ACUTE ENCEPHALOPATHY
Encephalopathy is a global cerebral dysfunction associated with infection, fever, drug exposure, and metabolic derangement. This altered functional state is a relatively common presenting symptom of severe COVID-19 disease.3,4
Careful examination and appropriate neurologic workup are necessary in patients with acute encephalopathy that is not explained by their clinical condition. This was highlighted in a series of 13 patients with COVID-19 and unexplained encephalopathy, in whom brain MRI showed leptomeningeal enhancement in 8 patients and frontotemporal hypoperfusion in 11.5
ACUTE CEREBROVASCULAR DISEASES
Stroke has been reported in 2.5% to 6% of hospitalized patients with COVID-19.4,6,7 In a study of 219 hospitalized patients with COVID-19 in Wuhan, China, those with acute stroke were more likely to be older, present with severe infection, and have cardiovascular risk factors, including a history of stroke.6 Intracranial hemorrhage was much less common than acute ischemic strokes.
Acute ischemic stroke
Cases of acute ischemic strokes were reported during the SARS-CoV and MERS-CoV epidemics. In patients with COVID-19, a case series from New York City reported large-vessel ischemic stroke in 5 patients younger than 50 years.7 Each presented with acute stroke symptoms with lymphopenia and elevated inflammatory markers on admission laboratory testing, but 2 had no COVID-19 symptoms.
Lupus anticoagulants and prolonged activated partial thromboplastin time have also been frequently reported among hospitalized COVID-19 patients, with a prevalence of 45% to 91% for lupus anticoagulants.8,9 While there is no clear association between lupus anticoagulants and thrombosis in these studies, a case series reported antiphospholipid antibodies in 3 critically ill COVID-19 patients with bilateral cerebral infarcts in multiple vascular territories.10 This suggests that an acquired antiphospholipid syndrome was the underlying cause, but unlike the 5 young patients who had large-artery strokes,7 the patients with antiphospholipid antibodies were over 60 years of age.
These reports show that the prevalence of antiphospholipid antibodies varies in patients with COVID-19, but it is likely higher than expected in the general population. As the clinical significance is not yet known, these laboratory values should not be routinely checked in COVID-19 patients without thrombosis.
Other causes of ischemic stroke, such as viral-induced central nervous system vasculitis, have been considered in COVID-19 patients with brain lesions in vascular patterns but without clear cerebrovascular etiology. A postmortem histologic analysis of 3 patients with COVID-19 revealed lymphocytic endotheliitis within the endothelial cells of multiple organs, including the lungs, heart, kidneys, small intestine, and liver.11 Endotheliitis can cause microcirculatory vasoconstriction and endothelial dysfunction with consequent ischemia and apoptosis. However, histopathologic analyses of the central nervous system have been limited, and it remains unclear if lymphocytic endotheliitis has been established in COVID-related central nervous system vasculitis.
Venous thromboembolism
Patients with severe COVID-19 also may be at risk of thromboembolic events from COVID-19–associated coagulopathy.12,13 In hospitalized patients with COVID-19, the increased coagulation activity is marked by elevated D-dimer concentrations.3,12,13 Further, patients with COVID-19 and cerebrovascular disease had higher D-dimer levels than those without cerebrovascular disease (6.9 mg/L vs 0.5 mg/L, P < .001).6 At this time, however, it is unclear if elevated D-dimer levels in patients with COVID-19 are directly associated with either arterial or venous ischemic stroke.
A case series and systematic review14 reported 14 cases of cerebral venous sinus thrombosis, with a median of 7 days from initial COVID-19 symptoms to diagnosis of the thrombosis. Initial imaging revealed cerebral venous sinus thrombosis-related intracranial hemorrhage with involvement of the transverse (75%), sigmoid (50%), and deep venous sinuses (33%) at presentation. The mortality rate was high despite therapeutic anticoagulation.

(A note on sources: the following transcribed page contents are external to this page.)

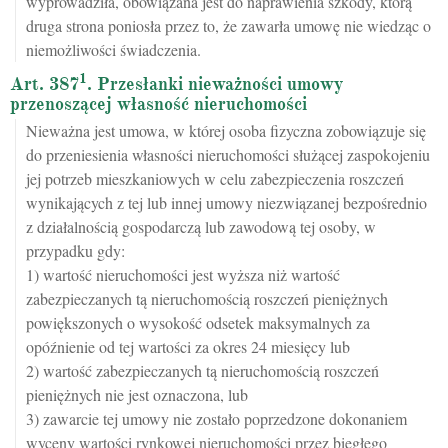
wyprowadziła, obowiązana jest do naprawienia szkody, którą
druga strona poniosła przez to, że zawarła umowę nie wiedząc o
niemożliwości świadczenia.
1
Art. 387
. Przesłanki nieważności umowy
przenoszącej własność nieruchomości
Nieważna jest umowa, w której osoba fizyczna zobowiązuje się
do przeniesienia własności nieruchomości służącej zaspokojeniu
jej potrzeb mieszkaniowych w celu zabezpieczenia roszczeń
wynikających z tej lub innej umowy niezwiązanej bezpośrednio
z działalnością gospodarczą lub zawodową tej osoby, w
przypadku gdy:
1) wartość nieruchomości jest wyższa niż wartość
zabezpieczanych tą nieruchomością roszczeń pieniężnych
powiększonych o wysokość odsetek maksymalnych za
opóźnienie od tej wartości za okres 24 miesięcy lub
2) wartość zabezpieczanych tą nieruchomością roszczeń
pieniężnych nie jest oznaczona, lub
3) zawarcie tej umowy nie zostało poprzedzone dokonaniem
wyceny wartości rynkowej nieruchomości przez biegłego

Overall, the incidence of COVID-19-related cerebral venous sinus thrombosis remains much lower than that of acute ischemic stroke.15
CENTRAL NERVOUS SYSTEM INFECTIONS
Encephalitis, meningitis
Encephalitis is characterized by brain inflammation that can cause morbidity and death if left untreated.16 In acute viral encephalitis, the virus replicates in brain tissue, leading to significant central nervous system insults. Studies in mice have shown that the human coronavirus can infect neurons and subsequently cause persistent infection in human neural-cell lines.17
Ellul et al18 tallied 8 cases of encephalitis from various sources. These patients presented with a range of symptoms, including irritability, confusion, seizures, and nuchal rigidity. Cerebrospinal fluid analysis in 5 patients detected lymphocytic pleocytosis. Most brain imaging was normal, but electroencephalography completed in 5 patients showed generalized slowing, focal epileptiform discharges, and 1 case of nonconvulsive status epilepticus. No specific treatment was noted in these patients; however, 1 patient responded quickly to high-dose steroids.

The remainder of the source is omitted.